→ Task requirements: The answer is a stretch of the material below, returned exactly: the line containing "Suscribirme", the line containing "Encuentra + 1000", and all lines between.

→ Source records:
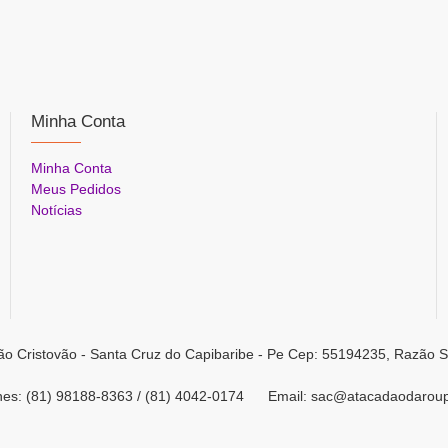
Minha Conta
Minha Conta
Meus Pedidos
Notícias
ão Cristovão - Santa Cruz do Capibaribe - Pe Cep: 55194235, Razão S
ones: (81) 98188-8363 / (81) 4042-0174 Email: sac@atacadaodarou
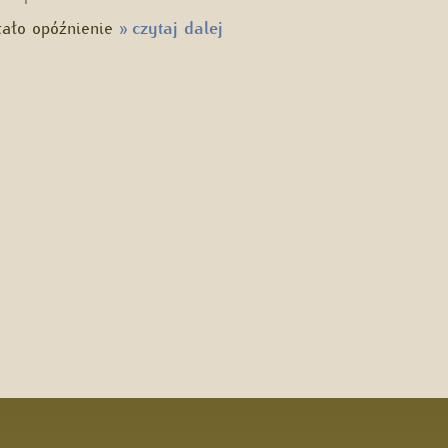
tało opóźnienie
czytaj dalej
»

* * *

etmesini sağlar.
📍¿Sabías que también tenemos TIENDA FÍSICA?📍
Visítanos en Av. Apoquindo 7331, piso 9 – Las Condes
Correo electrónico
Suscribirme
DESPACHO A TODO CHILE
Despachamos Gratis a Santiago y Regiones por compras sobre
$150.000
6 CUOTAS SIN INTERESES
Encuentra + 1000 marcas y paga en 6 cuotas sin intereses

...

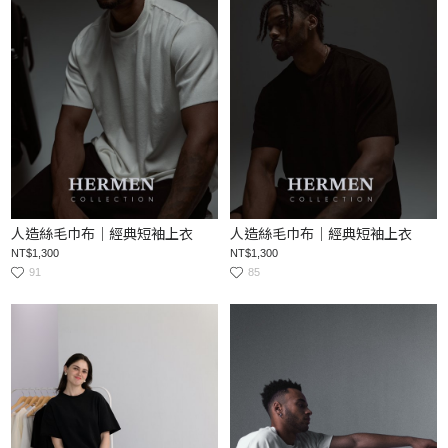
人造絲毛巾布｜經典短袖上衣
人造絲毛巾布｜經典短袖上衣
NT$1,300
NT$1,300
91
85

→ Output:
Suscribirme
DESPACHO A TODO CHILE
Despachamos Gratis a Santiago y Regiones por compras sobre
$150.000
6 CUOTAS SIN INTERESES
Encuentra + 1000 marcas y paga en 6 cuotas sin intereses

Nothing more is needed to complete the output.